I need a code or idea for the case that we have a dataset of 1000 rows. I want to subsample from rows with the size of 800 for multiple times (I dont know how many times should I repeat). How should I control that all members would be picked at least in one run? I need the code in r.
To make the question more clear, lets define the row names as:
rownames(dataset) = A,B,C,D,E,F,G,H,J,I
if I subsample 3 times:
A,B,C,D,E,F,G,H
D,E,A,B,H,J,F,C
F,H,E,A,B,C,D,J
The I is not in any of the subsample sets. I would like to do subsampling for 90 or 80 percent of the data for many times but I expect all the rows would be chosen at least in one of the subsample sets. In the above sample the element I should be picked in at least one of the subsamples.

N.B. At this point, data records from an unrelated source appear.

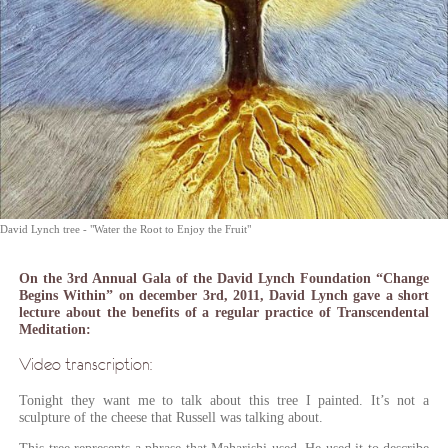
David Lynch tree - "Water the Root to Enjoy the Fruit"
On the 3rd Annual Gala of the David Lynch Foundation “Change
Begins Within”
on december 3rd, 2011
, David Lynch gave a short
lecture about the benefits of a regular practice of Transcendental
Meditation:
Video transcription:
Tonight they want me to talk about this tree I painted. It’s not a
sculpture of the cheese that Russell was talking about.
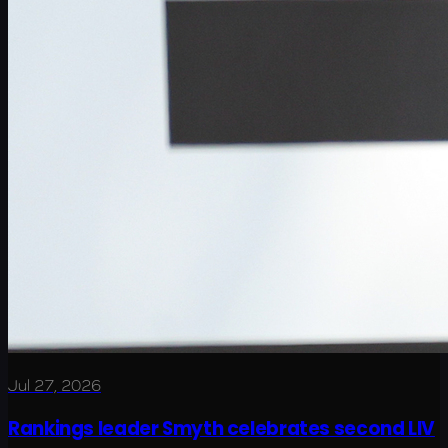
Jul 27, 2026
Rankings leader Smyth celebrates second LIV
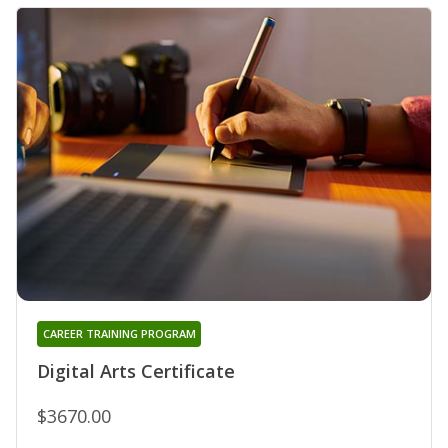
CAREER TRAINING PROGRAM
Digital Arts Certificate
$3670.00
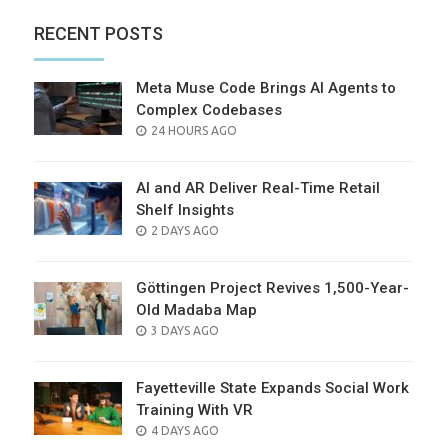
RECENT POSTS
Meta Muse Code Brings AI Agents to
Complex Codebases
POSTED
24 HOURS AGO
ON
AI and AR Deliver Real-Time Retail
Shelf Insights
POSTED
2 DAYS AGO
ON
Göttingen Project Revives 1,500-Year-
Old Madaba Map
POSTED
3 DAYS AGO
ON
Fayetteville State Expands Social Work
Training With VR
POSTED
4 DAYS AGO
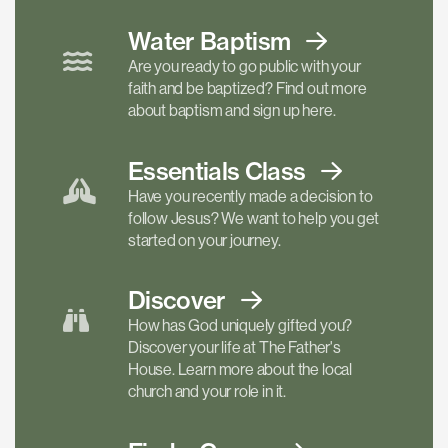
Water Baptism
Are you ready to go public with your
faith and be baptized? Find out more
about baptism and sign up here.
Essentials
Class
Have you recently made a decision to
follow Jesus? We want to help you get
started on your journey.
Discover
How has God uniquely gifted you?
Discover your life at The Father's
House. Learn more about the local
church and your role in it.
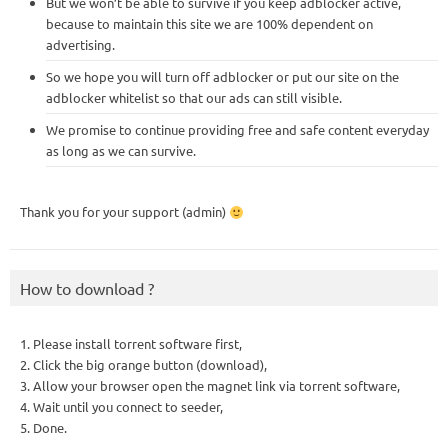
But we won’t be able to survive if you keep adblocker active,
because to maintain this site we are 100% dependent on
advertising.
So we hope you will turn off adblocker or put our site on the
adblocker whitelist so that our ads can still visible.
We promise to continue providing free and safe content everyday
as long as we can survive.
Thank you for your support (admin)
How to download ?
1. Please install torrent software first,
2. Click the big orange button (download),
3. Allow your browser open the magnet link via torrent software,
4. Wait until you connect to seeder,
5. Done.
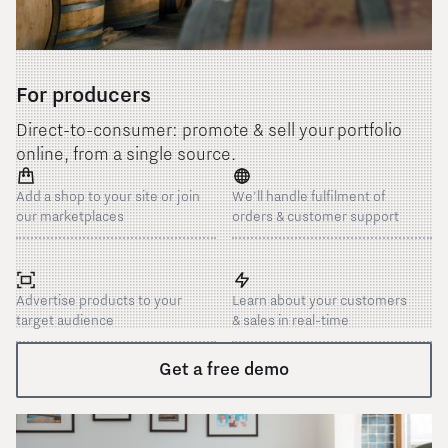
For producers
Direct-to-consumer: promote & sell your portfolio
online, from a single source.
Add a shop to your site or join
We'll handle fulfilment of
our marketplaces
orders & customer support
Advertise products to your
Learn about your customers
target audience
& sales in real-time
Get a free demo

CodePudding user response:
One way to do this is random sampling without replacement to designate a set of "forced" random picks, in other words have a single guaranteed appearance of each row, and decide ahead of time which subsample that guaranteed appearance will be in. Then, randomly sample the rest of the subsample.
num_rows = 1000
num_subsamples = 1000
subsample_size = 900
full_index = 1:num_rows
dat = data.frame(i = full_index)
# Randomly assign guaranteed subsamples
# Make sure that we don't accidentally assign more than the subsample size
# If we're subsampling 90% of the data, it'll take at most a few tries
biggest_guaranteed_subsample = num_rows
while (biggest_guaranteed_subsample > subsample_size) {
# Assign the subsample that the row is guaranteed to appear in
dat$guarantee = sample(1:num_subsamples, replace = TRUE)
# Find the subsample with the most guaranteed slots taken
biggest_guaranteed_subsample = max(table(dat$guarantee))
}
# Assign subsamples
for (ss in 1:num_subsamples) {
# Pick out any rows guaranteed a slot in that subsample
my_sub = dat[dat$guarantee == ss, 'i']
# And randomly select the rest
my_sub = c(my_sub, sample(full_index[!(full_index %in% my_sub)],
subsample_size - length(my_sub),
replace = FALSE))
# Do your subsample calculation here
}